**Brief**
Could you set down exactly the lines of the data below, starting at the one that holds "McLaren hint op grote upgrade in Azerbeidzjan" and ending at the one that holds "te hará conocer el dolor.", both included, and only those?

Extracted entries Block Start

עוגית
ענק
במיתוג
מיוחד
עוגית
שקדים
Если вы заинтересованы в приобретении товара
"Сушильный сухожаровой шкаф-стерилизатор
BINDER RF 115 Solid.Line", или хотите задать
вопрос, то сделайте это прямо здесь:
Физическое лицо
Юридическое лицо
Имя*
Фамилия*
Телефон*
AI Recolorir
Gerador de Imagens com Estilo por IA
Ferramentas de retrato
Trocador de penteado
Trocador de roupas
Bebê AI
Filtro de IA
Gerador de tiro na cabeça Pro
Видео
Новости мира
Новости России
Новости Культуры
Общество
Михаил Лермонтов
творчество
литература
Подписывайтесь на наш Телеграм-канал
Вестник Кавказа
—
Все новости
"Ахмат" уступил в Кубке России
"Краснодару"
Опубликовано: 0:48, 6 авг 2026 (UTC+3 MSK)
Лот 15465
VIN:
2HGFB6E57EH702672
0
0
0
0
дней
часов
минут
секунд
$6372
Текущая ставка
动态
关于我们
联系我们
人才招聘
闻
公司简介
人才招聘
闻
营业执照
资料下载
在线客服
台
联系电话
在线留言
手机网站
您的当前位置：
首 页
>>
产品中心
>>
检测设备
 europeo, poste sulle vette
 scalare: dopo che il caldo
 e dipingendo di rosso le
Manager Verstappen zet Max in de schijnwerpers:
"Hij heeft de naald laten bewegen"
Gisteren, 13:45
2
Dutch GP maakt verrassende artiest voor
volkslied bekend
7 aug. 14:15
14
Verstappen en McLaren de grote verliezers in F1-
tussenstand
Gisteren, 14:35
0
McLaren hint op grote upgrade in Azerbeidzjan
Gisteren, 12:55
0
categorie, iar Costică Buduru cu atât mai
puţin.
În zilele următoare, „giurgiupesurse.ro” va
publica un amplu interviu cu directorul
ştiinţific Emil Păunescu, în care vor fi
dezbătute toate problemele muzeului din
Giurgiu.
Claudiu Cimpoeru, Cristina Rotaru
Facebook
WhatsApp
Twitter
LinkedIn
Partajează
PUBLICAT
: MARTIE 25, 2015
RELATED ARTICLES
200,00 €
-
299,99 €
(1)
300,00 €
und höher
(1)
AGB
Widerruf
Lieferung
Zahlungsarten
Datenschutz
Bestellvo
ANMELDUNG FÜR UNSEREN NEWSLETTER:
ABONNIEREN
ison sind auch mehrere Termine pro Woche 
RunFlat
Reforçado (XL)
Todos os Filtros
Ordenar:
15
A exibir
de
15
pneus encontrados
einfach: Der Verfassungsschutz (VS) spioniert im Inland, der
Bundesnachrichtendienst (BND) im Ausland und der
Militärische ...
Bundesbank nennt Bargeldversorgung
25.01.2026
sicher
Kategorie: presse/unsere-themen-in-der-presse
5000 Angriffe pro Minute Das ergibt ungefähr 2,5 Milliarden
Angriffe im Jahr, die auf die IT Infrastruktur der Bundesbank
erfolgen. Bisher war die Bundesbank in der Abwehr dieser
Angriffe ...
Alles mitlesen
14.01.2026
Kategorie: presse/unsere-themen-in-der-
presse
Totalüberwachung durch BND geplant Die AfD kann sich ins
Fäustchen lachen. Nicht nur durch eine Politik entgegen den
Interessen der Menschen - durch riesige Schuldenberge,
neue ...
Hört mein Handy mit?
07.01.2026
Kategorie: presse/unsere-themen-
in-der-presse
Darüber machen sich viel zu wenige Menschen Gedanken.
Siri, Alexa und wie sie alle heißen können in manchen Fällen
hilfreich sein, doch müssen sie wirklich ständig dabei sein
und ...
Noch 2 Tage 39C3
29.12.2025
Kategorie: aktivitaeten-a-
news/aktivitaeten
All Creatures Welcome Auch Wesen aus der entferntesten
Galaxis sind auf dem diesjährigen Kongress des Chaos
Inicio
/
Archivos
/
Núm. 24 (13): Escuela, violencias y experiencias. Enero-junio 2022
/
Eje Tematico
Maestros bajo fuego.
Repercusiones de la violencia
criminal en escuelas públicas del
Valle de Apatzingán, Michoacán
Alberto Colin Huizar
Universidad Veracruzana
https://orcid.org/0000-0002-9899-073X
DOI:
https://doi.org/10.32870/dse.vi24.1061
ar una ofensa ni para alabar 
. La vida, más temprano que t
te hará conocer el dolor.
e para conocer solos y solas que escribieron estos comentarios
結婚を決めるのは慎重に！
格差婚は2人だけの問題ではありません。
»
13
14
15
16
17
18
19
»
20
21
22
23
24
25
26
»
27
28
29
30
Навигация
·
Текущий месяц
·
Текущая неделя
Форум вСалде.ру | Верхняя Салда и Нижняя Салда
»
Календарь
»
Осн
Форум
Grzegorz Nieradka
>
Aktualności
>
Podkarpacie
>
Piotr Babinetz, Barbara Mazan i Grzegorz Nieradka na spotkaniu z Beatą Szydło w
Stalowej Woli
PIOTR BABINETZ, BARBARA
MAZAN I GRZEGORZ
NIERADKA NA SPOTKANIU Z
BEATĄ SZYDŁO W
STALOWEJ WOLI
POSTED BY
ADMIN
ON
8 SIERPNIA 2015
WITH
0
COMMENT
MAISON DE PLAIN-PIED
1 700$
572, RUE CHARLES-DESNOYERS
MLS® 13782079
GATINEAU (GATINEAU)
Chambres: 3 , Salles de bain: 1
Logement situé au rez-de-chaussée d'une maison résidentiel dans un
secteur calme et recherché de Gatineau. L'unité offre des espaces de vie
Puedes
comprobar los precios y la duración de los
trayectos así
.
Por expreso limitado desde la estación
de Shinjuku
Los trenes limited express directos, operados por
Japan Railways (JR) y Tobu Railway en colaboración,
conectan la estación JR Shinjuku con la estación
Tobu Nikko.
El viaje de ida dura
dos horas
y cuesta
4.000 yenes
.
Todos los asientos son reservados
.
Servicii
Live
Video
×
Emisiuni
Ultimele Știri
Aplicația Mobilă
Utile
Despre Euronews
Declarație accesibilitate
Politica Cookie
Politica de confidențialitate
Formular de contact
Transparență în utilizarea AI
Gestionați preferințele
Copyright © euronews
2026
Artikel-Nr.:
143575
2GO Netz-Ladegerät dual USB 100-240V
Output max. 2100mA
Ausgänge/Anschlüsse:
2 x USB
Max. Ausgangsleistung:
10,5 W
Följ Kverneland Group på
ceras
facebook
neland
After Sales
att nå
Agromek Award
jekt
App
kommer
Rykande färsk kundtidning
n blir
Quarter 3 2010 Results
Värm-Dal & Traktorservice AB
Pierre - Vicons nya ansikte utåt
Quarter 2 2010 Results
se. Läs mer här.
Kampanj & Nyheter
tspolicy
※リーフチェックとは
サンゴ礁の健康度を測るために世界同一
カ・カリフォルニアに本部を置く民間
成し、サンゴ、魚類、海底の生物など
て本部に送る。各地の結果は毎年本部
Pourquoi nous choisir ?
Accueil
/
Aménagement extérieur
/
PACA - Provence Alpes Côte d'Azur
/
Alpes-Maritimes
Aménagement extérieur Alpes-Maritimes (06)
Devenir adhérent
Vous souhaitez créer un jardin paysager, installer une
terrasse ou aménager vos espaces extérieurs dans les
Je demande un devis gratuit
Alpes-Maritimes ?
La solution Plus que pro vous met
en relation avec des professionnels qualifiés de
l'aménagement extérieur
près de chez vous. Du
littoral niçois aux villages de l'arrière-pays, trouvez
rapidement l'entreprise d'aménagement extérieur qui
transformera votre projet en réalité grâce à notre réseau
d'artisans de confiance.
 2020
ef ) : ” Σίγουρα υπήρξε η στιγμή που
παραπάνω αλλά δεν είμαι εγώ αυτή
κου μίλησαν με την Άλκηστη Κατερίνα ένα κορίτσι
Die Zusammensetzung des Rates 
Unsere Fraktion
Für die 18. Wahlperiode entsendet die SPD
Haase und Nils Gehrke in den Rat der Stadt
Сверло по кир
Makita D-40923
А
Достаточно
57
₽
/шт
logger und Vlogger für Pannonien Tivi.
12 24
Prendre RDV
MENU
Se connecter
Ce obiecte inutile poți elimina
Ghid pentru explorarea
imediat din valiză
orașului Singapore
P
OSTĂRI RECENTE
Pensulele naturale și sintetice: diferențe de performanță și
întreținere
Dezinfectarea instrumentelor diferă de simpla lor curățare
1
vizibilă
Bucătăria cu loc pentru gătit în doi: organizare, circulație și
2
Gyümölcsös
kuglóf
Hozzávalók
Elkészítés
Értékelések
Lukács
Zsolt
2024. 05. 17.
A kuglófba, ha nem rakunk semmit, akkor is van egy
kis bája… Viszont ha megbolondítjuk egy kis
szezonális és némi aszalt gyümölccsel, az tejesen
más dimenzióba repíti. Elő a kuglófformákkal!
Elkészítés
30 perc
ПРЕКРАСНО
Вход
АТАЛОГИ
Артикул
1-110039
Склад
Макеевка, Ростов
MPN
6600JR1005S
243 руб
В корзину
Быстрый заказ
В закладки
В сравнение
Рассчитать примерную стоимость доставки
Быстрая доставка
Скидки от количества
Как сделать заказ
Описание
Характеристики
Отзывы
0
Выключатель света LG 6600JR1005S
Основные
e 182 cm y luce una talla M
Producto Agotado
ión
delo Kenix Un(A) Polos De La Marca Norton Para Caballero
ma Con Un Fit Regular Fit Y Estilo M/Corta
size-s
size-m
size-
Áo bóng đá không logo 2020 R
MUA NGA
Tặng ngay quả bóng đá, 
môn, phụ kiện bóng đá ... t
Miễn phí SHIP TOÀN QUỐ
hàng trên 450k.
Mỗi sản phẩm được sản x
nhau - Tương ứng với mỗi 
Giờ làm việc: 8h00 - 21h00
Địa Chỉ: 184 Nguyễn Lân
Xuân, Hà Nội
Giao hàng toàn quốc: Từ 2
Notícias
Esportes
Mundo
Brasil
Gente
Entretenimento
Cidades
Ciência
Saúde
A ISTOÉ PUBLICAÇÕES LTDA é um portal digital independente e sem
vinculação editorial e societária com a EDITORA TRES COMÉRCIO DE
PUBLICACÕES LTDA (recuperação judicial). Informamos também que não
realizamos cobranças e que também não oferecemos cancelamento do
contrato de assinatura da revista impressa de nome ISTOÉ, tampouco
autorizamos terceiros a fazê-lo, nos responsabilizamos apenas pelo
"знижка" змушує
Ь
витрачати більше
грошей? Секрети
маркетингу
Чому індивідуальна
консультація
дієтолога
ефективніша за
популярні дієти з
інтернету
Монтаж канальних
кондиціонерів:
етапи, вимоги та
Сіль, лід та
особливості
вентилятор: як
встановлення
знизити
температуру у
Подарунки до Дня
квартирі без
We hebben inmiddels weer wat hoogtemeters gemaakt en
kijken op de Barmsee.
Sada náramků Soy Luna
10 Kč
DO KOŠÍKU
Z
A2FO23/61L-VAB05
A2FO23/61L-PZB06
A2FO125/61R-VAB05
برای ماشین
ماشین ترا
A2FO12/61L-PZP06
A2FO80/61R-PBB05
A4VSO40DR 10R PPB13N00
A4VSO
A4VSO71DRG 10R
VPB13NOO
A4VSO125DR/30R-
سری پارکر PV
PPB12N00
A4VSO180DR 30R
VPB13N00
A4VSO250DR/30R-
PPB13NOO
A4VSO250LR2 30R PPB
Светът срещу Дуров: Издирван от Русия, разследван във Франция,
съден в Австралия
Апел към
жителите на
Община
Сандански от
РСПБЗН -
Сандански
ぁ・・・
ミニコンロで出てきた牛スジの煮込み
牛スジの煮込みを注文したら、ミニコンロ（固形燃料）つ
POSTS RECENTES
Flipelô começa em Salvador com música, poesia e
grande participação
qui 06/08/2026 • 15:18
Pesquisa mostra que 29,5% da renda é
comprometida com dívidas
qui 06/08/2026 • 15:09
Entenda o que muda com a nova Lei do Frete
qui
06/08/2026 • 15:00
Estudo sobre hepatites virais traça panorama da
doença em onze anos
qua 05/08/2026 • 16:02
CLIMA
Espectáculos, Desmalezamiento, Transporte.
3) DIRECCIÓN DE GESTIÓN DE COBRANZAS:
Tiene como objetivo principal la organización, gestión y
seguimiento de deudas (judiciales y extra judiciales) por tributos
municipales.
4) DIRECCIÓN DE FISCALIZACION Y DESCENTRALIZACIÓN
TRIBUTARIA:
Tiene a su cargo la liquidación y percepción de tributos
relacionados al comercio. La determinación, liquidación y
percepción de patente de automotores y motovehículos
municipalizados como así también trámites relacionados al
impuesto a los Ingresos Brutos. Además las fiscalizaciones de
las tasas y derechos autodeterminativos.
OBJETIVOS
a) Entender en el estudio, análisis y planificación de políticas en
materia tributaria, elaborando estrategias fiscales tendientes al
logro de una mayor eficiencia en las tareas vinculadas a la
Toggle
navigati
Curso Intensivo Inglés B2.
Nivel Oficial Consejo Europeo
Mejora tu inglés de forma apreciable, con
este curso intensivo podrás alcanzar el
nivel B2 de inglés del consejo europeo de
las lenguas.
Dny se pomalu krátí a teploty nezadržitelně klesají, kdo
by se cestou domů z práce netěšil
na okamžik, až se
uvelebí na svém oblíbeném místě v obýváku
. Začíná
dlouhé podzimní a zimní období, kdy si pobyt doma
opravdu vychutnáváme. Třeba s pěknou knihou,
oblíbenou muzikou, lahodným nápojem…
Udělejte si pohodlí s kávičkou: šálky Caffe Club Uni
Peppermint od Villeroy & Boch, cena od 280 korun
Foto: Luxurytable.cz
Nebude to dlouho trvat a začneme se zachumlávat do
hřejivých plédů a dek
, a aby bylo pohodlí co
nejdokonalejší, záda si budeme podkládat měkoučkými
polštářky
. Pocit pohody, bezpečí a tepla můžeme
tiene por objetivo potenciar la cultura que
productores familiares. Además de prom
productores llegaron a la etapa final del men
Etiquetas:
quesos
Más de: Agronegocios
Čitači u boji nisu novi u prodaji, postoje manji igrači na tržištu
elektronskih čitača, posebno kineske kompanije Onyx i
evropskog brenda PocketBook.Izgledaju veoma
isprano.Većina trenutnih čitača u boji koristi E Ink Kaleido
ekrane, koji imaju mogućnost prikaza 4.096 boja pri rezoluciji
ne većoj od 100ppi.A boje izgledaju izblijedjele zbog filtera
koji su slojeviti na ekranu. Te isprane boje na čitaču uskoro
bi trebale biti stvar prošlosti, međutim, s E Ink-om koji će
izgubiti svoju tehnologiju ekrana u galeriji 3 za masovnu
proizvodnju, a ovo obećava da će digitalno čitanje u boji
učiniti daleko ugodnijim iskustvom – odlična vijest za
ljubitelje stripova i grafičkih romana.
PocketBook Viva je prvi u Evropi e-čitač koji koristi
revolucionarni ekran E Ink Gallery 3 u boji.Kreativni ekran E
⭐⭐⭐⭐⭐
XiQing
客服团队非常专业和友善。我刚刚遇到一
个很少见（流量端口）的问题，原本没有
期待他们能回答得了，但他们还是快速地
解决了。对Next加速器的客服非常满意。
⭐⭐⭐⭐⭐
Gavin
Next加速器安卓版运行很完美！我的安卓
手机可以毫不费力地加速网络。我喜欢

Extracted entries Block End

**Answer to this problem**
McLaren hint op grote upgrade in Azerbeidzjan
Gisteren, 12:55
0
categorie, iar Costică Buduru cu atât mai
puţin.
În zilele următoare, „giurgiupesurse.ro” va
publica un amplu interviu cu directorul
ştiinţific Emil Păunescu, în care vor fi
dezbătute toate problemele muzeului din
Giurgiu.
Claudiu Cimpoeru, Cristina Rotaru
Facebook
WhatsApp
Twitter
LinkedIn
Partajează
PUBLICAT
: MARTIE 25, 2015
RELATED ARTICLES
200,00 €
-
299,99 €
(1)
300,00 €
und höher
(1)
AGB
Widerruf
Lieferung
Zahlungsarten
Datenschutz
Bestellvo
ANMELDUNG FÜR UNSEREN NEWSLETTER:
ABONNIEREN
ison sind auch mehrere Termine pro Woche 
RunFlat
Reforçado (XL)
Todos os Filtros
Ordenar:
15
A exibir
de
15
pneus encontrados
einfach: Der Verfassungsschutz (VS) spioniert im Inland, der
Bundesnachrichtendienst (BND) im Ausland und der
Militärische ...
Bundesbank nennt Bargeldversorgung
25.01.2026
sicher
Kategorie: presse/unsere-themen-in-der-presse
5000 Angriffe pro Minute Das ergibt ungefähr 2,5 Milliarden
Angriffe im Jahr, die auf die IT Infrastruktur der Bundesbank
erfolgen. Bisher war die Bundesbank in der Abwehr dieser
Angriffe ...
Alles mitlesen
14.01.2026
Kategorie: presse/unsere-themen-in-der-
presse
Totalüberwachung durch BND geplant Die AfD kann sich ins
Fäustchen lachen. Nicht nur durch eine Politik entgegen den
Interessen der Menschen - durch riesige Schuldenberge,
neue ...
Hört mein Handy mit?
07.01.2026
Kategorie: presse/unsere-themen-
in-der-presse
Darüber machen sich viel zu wenige Menschen Gedanken.
Siri, Alexa und wie sie alle heißen können in manchen Fällen
hilfreich sein, doch müssen sie wirklich ständig dabei sein
und ...
Noch 2 Tage 39C3
29.12.2025
Kategorie: aktivitaeten-a-
news/aktivitaeten
All Creatures Welcome Auch Wesen aus der entferntesten
Galaxis sind auf dem diesjährigen Kongress des Chaos
Inicio
/
Archivos
/
Núm. 24 (13): Escuela, violencias y experiencias. Enero-junio 2022
/
Eje Tematico
Maestros bajo fuego.
Repercusiones de la violencia
criminal en escuelas públicas del
Valle de Apatzingán, Michoacán
Alberto Colin Huizar
Universidad Veracruzana
https://orcid.org/0000-0002-9899-073X
DOI:
https://doi.org/10.32870/dse.vi24.1061
ar una ofensa ni para alabar 
. La vida, más temprano que t
te hará conocer el dolor.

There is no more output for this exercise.